The narrator and her friend seem to be at a negative turning point in their relationship, but that’s not the focal point of interest here: it’s the much-travelled English Captain and his wife (later known as Emily L.) who are the principal subjects here, he with his strong Pilsner beers, and his alcoholic wife with her double bourbons. An early few sentences about them sets the tone:
‘Perched on their stools almost motionless, heads leaning forwards, dangling, they were […] a little ridiculous. You could have called them plants, something like that, of no definite state, a sort of vegetable, human plants, no sooner born than already dying, no sooner living than already dead.’ (My translation.)
Emily L.’s history comes in instalments, but to sum up: she comes from a wealthy family, and after the death of her parents she inherited a boat and property. She has been many places in the boat with her husband the Captain (a nickname the patronne gives him), but their relationship seems to have run aground, they seem to be in terminal Despair Street.

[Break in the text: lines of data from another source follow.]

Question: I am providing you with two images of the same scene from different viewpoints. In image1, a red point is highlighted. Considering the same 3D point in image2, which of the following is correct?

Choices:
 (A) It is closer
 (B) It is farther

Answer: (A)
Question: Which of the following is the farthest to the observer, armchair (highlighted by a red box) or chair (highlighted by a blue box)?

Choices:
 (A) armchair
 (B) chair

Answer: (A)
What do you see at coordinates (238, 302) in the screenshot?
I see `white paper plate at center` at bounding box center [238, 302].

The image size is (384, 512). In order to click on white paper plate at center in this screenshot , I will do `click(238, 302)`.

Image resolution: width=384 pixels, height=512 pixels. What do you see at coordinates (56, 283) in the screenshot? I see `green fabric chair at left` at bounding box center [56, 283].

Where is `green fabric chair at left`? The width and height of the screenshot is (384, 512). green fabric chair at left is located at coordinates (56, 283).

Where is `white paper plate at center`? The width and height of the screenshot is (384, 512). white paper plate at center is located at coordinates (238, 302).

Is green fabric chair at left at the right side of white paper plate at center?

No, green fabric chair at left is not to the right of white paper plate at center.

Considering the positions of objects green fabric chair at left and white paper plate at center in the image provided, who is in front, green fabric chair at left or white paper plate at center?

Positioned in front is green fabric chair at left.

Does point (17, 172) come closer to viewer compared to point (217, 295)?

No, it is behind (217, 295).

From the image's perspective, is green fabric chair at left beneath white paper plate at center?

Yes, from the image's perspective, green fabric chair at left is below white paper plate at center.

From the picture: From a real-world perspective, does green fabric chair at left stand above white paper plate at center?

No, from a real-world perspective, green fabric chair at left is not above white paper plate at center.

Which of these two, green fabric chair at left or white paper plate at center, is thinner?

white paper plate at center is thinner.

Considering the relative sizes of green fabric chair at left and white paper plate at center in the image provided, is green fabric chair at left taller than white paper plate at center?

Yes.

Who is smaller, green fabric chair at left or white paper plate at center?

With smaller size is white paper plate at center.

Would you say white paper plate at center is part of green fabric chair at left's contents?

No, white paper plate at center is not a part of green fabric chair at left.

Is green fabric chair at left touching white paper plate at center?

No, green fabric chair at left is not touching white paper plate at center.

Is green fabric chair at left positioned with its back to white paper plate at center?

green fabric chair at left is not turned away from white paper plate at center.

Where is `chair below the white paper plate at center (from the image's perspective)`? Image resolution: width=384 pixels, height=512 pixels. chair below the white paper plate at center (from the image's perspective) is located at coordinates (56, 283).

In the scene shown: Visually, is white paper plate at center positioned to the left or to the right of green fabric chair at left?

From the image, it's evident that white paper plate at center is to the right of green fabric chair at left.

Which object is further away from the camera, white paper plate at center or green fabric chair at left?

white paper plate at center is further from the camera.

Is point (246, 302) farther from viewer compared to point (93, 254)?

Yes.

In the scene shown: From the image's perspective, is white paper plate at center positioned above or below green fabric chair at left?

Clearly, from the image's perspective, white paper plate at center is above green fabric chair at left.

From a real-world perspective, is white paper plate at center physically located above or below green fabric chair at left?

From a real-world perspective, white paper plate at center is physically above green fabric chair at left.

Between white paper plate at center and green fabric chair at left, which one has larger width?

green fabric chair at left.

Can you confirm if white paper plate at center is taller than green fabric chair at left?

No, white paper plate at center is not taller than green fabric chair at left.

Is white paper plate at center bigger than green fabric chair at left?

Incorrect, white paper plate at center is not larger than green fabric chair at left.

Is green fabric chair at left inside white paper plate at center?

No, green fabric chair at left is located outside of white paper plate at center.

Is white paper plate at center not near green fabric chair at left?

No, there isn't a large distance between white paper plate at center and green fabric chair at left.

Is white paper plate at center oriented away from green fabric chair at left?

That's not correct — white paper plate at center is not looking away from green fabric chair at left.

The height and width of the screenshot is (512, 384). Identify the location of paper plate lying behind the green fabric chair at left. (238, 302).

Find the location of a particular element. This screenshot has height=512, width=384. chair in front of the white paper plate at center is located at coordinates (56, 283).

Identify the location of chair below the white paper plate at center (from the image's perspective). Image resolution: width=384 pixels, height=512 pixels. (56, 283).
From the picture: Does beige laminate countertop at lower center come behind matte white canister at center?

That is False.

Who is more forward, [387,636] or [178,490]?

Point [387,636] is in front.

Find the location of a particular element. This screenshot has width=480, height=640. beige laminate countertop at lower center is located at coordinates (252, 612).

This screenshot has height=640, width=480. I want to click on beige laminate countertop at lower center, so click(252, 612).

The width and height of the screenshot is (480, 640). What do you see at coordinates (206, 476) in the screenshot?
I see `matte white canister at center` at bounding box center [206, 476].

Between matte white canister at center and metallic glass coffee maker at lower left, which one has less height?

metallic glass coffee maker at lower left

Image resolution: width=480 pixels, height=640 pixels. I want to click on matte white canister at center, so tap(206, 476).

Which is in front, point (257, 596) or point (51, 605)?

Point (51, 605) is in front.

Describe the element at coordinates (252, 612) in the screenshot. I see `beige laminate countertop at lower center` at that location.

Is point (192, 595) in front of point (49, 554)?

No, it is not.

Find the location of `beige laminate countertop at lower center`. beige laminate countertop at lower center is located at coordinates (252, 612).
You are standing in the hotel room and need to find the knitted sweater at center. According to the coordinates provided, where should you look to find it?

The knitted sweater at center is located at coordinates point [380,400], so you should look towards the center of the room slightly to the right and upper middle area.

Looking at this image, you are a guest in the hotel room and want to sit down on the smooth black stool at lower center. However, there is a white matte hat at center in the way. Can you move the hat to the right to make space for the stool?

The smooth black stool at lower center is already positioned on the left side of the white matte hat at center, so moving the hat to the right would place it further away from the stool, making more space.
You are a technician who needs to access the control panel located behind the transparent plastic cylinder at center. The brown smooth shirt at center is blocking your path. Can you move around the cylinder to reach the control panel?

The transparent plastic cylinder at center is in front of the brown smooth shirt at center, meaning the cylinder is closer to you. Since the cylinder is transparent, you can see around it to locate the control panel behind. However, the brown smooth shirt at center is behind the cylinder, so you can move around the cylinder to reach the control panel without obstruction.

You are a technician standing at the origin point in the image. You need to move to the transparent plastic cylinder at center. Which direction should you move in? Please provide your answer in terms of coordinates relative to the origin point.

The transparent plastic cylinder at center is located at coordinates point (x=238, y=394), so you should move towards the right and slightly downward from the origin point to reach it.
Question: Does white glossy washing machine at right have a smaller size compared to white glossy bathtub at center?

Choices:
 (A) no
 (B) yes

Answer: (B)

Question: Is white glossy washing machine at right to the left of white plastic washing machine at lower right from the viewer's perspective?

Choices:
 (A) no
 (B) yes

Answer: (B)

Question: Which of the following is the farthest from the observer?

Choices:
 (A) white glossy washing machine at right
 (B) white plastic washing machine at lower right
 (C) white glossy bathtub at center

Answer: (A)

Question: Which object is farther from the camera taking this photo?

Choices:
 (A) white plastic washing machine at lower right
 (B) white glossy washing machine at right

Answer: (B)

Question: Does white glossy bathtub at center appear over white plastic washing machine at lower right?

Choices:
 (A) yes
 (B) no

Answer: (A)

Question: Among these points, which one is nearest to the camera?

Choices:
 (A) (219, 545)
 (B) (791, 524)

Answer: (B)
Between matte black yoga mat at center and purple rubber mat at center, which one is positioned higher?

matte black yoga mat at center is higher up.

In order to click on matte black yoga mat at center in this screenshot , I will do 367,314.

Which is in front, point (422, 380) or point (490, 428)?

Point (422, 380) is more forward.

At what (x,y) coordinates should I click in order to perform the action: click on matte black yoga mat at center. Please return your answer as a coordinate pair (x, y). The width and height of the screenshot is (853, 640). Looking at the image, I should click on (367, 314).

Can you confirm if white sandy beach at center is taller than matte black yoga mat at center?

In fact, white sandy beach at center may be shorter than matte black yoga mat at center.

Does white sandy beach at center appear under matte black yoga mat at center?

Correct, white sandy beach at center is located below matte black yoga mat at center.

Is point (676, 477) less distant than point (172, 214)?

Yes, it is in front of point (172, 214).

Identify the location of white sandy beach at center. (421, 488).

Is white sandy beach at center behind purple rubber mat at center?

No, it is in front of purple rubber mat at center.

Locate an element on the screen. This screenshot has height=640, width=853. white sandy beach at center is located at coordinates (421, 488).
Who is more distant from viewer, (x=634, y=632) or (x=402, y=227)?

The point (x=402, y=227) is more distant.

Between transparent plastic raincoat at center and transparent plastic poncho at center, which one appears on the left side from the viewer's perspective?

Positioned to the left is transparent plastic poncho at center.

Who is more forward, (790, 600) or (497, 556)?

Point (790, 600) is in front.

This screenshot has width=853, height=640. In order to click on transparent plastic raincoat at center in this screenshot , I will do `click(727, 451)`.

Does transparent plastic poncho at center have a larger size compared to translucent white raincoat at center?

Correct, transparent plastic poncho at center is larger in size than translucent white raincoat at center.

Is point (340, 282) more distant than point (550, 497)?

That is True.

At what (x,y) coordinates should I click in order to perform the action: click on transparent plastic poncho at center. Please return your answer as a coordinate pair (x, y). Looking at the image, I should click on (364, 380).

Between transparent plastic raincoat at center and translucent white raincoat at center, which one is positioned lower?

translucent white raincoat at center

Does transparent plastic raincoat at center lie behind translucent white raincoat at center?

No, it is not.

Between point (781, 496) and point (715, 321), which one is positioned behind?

Probably once beautiful, Emily L. wrote nineteen poems in her youth which were (unknown to her) published by her father, and (also unknown to her) they’ve been translated into a few European languages, she quite a celebrity if only she knew it, but the Captain has always seen her poems as a rival and steers the pair into safe Malaysian waters where Emily L. remains anonymous. Emily L. has already dismissed these poems as juvenilia, but the turning point in her poetry came when she was writing a poem following the still-birth of her child, an unfinished poem that the Captain burned in jealous hatred, and which Emily L. searched all over for. She never wrote anything after that.
She only learns of the existence of the booklet from the warden of their house, who looks after it when they are (almost always) away on mindless cruises. He loves Emily L., she loves him, but their relationship will never see day. Emily L. was Marguerite Duras’s favourite character, and there’s more than a little Duras in her.